Less conspicuous but equally rich is Cambodia’s heritage in terms of historiographical literature, with its numerous versions of royal chronicles dating from the late 18th to the early 20th century.
Ever since broader public interest in these sources of history arose during the 19th century, scholars and politicians from the region and abroad have been astounded by the fact that the oldest specimen of the royal chronicles of Cambodia did not cover the history of the Angkorean kingdom, but set out to relate events from the 14th century onward only.
Only after King Norodom I had mandated the reconstitution of the chronicles of the Cambodian kingdom in 1869, Khmer language versions of the royal chronicles were compiled which, seemingly without any prior model, attempted to incorporate into the history of the Cambodian state the forgotten past of the Angkorean polity, whose major heritage sights however lay in Siamese territory until 1907.Based on a survey of Siamese archival, literary and historigraphic sources, I will endeavor to shed light on the political considerations and strategies of various Siamese and Cambodian elite actors, which shaped the advance into a previously uncharted period of Southeast Asian history.
Abstract
Pre-modern Southeast Asia, with its long-documented history of statecraft and a particularly diverse landscape of political institutions and processes, offers ample opportunity to explore the human capability of building and maintaining lasting communities.
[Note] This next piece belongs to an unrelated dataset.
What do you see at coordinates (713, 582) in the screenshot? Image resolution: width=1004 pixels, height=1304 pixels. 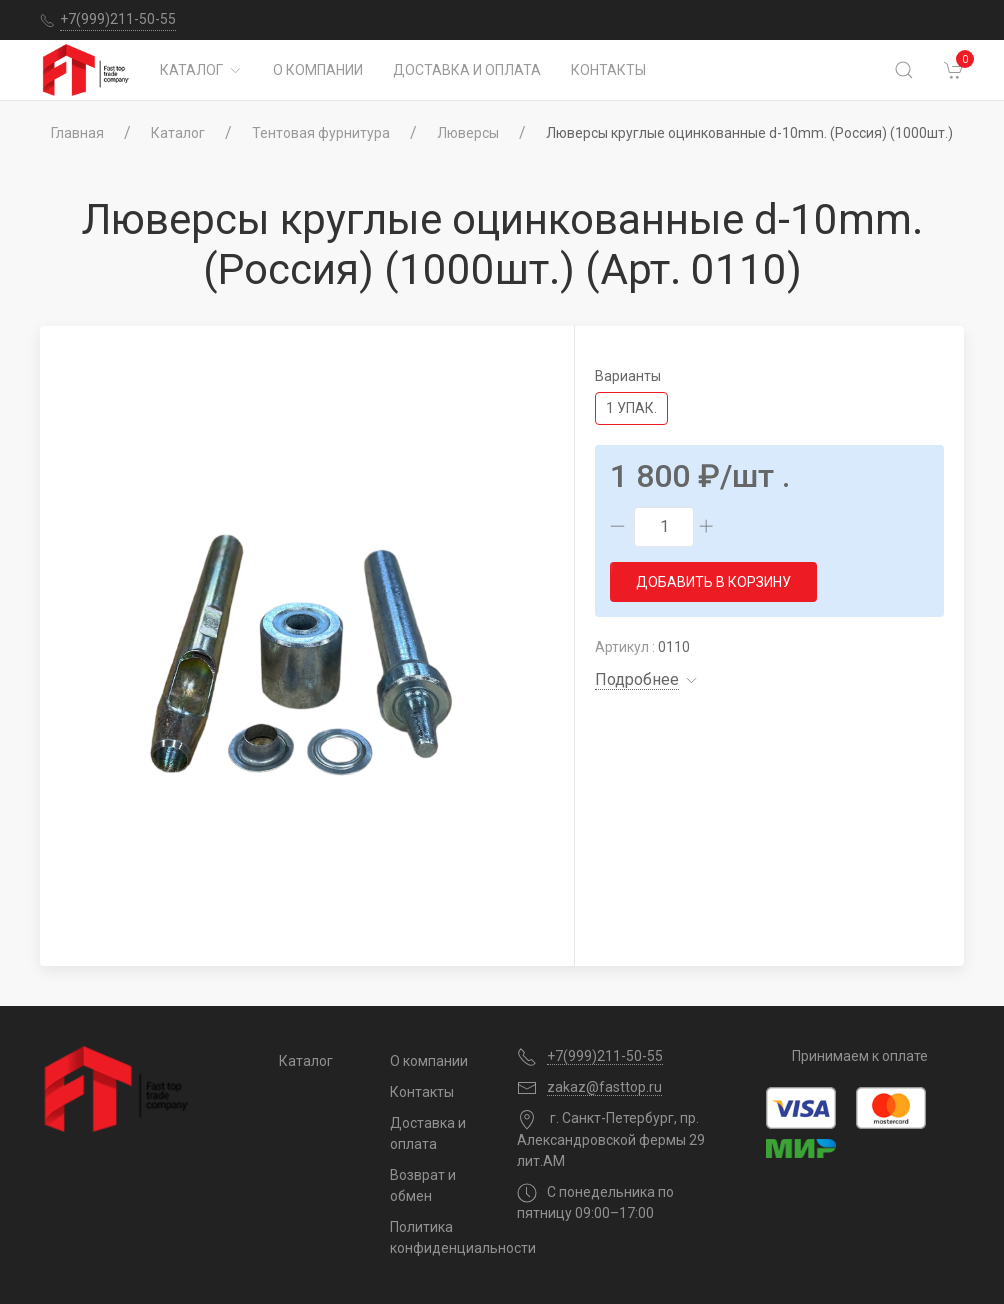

Since the advent of colonial modernity in the region this rich heritage has been the object of scholarly attention, popular imagination and political instrumentalization. The profoundly transformative processes of decolonization and globalization have accentuated questions of indigenous identity and raised interest in pre-colonial traditions and knowledge.
This panel is devoted to the study of pre-modern political systems of Southeast Asia, and in particular the structures and procedures that allowed for efficient decision making in matters of public interest and their execution. The pre-modern era of Southeast Asian history we broadly define as the time period between the Mongol invasions of Southeast Asia of the 13th century and the establishment of colonial regimes in the 19th century. The panel shall provide a venue for the presentation of ongoing or recently completed research on traditional forms of governance and is open to various methodological and theoretical approaches. Fellow researchers are cordially invited to contribute papers which might address, but are not
limited to, the following issues:
• What mechanisms allowed for popular influence on decision-making processes under nondemocratic systems of government?
• What procedures were instituted to gather and interpret information relevant in the decisionmaking process?
• How can the examination of works of art and literature as well as performances of public functions contribute to the understanding of power relations in pre-modern political systems?
• What were modalities of pre-modern inter-state relations?
• How did received tradition and individual agency influence institutional change?